This proposal should be seriously considered. The federal government should implement national policing standards and fund the inclusion of mental health care expertise in police departments across the country. This would improve interactions between police and people with mental health issues.
Expert-approved training standards are crucial for dealing with mental health. Officers have to analyze a number of different responses and behaviors by people with mental health issues within incredibly short periods of time. They need to be able to read a situation, as the same action can provoke a different response in people with different illnesses.
Mental health training is generally focused on de-escalation techniques. Officers need to be able to give off the proper verbal and body language cues – speaking in a calm voice, providing personal space – in order to bring people in safely. These techniques can sometimes serve as viable alternatives to the use of force.
“I found that finding things that made someone smile or piquing their interest in a positive way, helped me be able to establish a relationship with folks that always ended in something positive,” Kilgore said when speaking of his experiences de-escalating situations involving people with mental health issues.
Large, centralized bodies, such as California’s Commission on Peace Officer Standards and Training, can develop training procedures and standards so that smaller departments themselves don’t have to focus on the legwork of developing them. The same would apply to a national equivalent.
The spread of common practices at the state level allows better interoperability between police departments, big or small. With federal standardization, police officers from different regions of the country could more easily work with one another.
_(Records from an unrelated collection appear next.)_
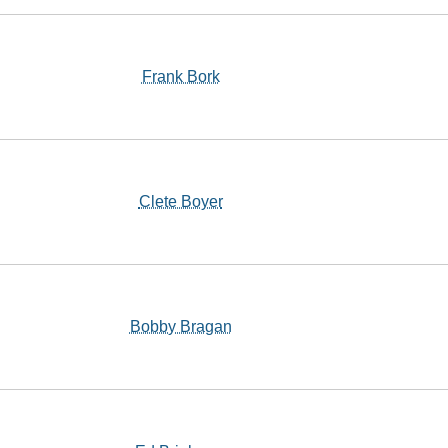
Frank Bork
Clete Boyer
Bobby Bragan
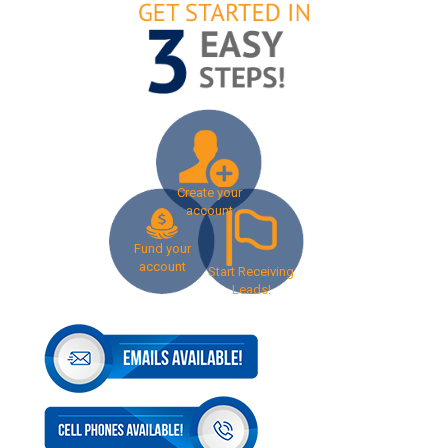
Create your
account
Fund your
account
Start Receiving
Leads!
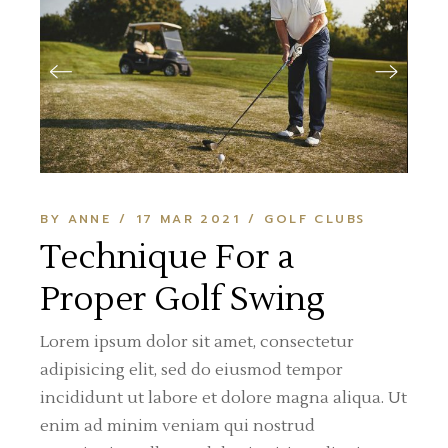
BY ANNE
17 MAR 2021
GOLF CLUBS
Technique For a
Proper Golf Swing
Lorem ipsum dolor sit amet, consectetur
adipisicing elit, sed do eiusmod tempor
incididunt ut labore et dolore magna aliqua. Ut
enim ad minim veniam qui nostrud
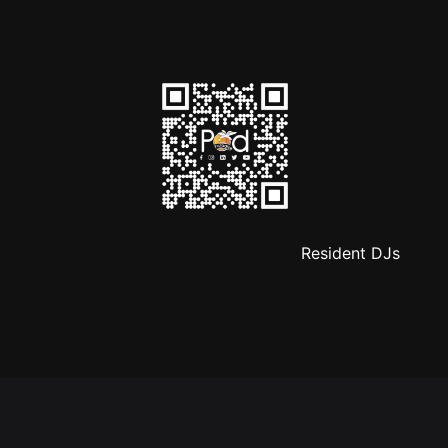
Resident DJs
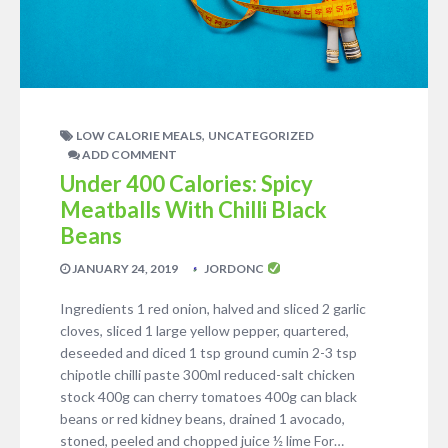
,
LOW CALORIE MEALS
UNCATEGORIZED
ADD COMMENT
Under 400 Calories: Spicy
Meatballs With Chilli Black
Beans
JANUARY 24, 2019
JORDONC
Ingredients 1 red onion, halved and sliced 2 garlic
cloves, sliced 1 large yellow pepper, quartered,
deseeded and diced 1 tsp ground cumin 2-3 tsp
chipotle chilli paste 300ml reduced-salt chicken
stock 400g can cherry tomatoes 400g can black
beans or red kidney beans, drained 1 avocado,
stoned, peeled and chopped juice ½ lime For…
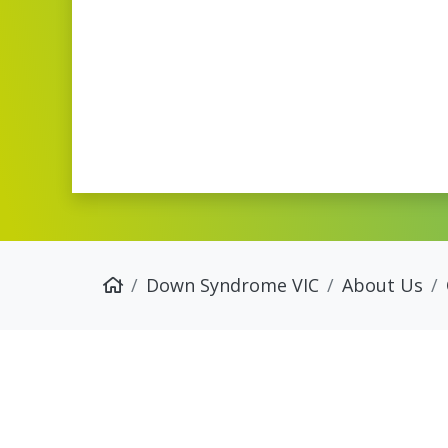
Down Syndrome VIC
About Us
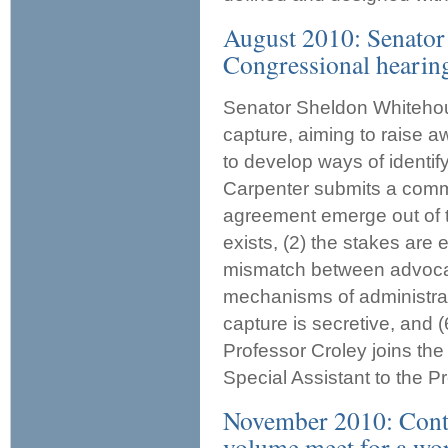
August 2010: Senator
Congressional hearing
Senator Sheldon Whitehou
capture, aiming to raise 
to develop ways of identif
Carpenter submits a commen
agreement emerge out of th
exists, (2) the stakes are e
mismatch between advocate
mechanisms of administrat
capture is secretive, and
Professor Croley joins th
Special Assistant to the P
November 2010: Contr
volume meet for a wor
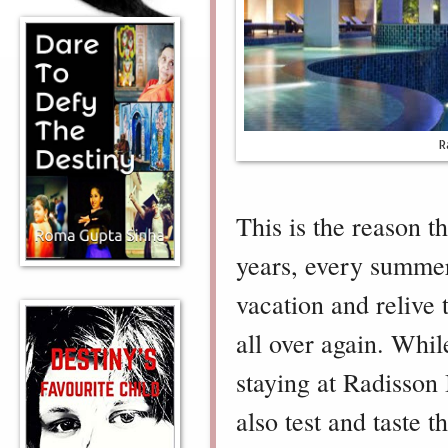
R
This is the reason th
years, every summer
vacation and relive 
all over again. Whil
staying at Radisson
also test and taste 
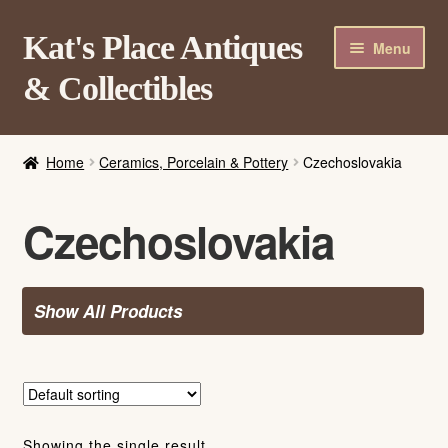
Skip
Skip
Kat's Place Antiques
Menu
to
to
& Collectibles
navigation
content
Home
Home
Ceramics, Porcelain & Pottery
Czechoslovakia
About
Shop
Czechoslovakia
Contact Us
Login/Register
Show All Products
Showing the single result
Collaboration between departments would also result in more real-world testing of mental health-related techniques and increasing the methods’ effectiveness.
Along with well-researched training standards, some departments are fortunate enough to work directly with mental health professionals in what is known as the “crisis intervention team” model. As a part of it, brains from several fields – from psychiatry to human resources – assist officers in the field and allow them to make more effective and safe decisions.
In the crisis intervention model, detainees with mental health issues can also be diverted away from the criminal justice system and into psychiatric care. California law already obligates that officers place contacts deemed to be a danger to themselves or others on hold for a psychiatric evaluation. Research suggests that this practice increases use of health services, and that specialized training in general reduces use of force and arrests in certain cases.
Unfortunately, not every department across the country has the resources to implement the crisis intervention team model. Not implementing it puts both officers and the public at greater risk, but some departments may simply not be financially capable of, or willing to, put these policies to practice. Providing funding for these at a federal level would propagate the model and allow for better handling of mental health problems.
Of course, the CARE proposal isn’t entirely without issues. The unions participating in the initiative have called for access to the mental health records of people encountered in the field, information currently barred to officers by federal law. But records access would be a step in the wrong direction. Even if such access was restricted to a person’s mental health information, the potential for a violation of privacy rights would exist.
Implementation of the other parts of the proposal is worth the financial cost. The funds would provide for standardization and the inclusion of mental health experts in law enforcement. These have been proven to be effective in managing mental health-related problems.
Mental health standards and training have the potential to improve the condition of friends and family with mental health issues. Maybe then, discussions about policing might become a bit more pleasant.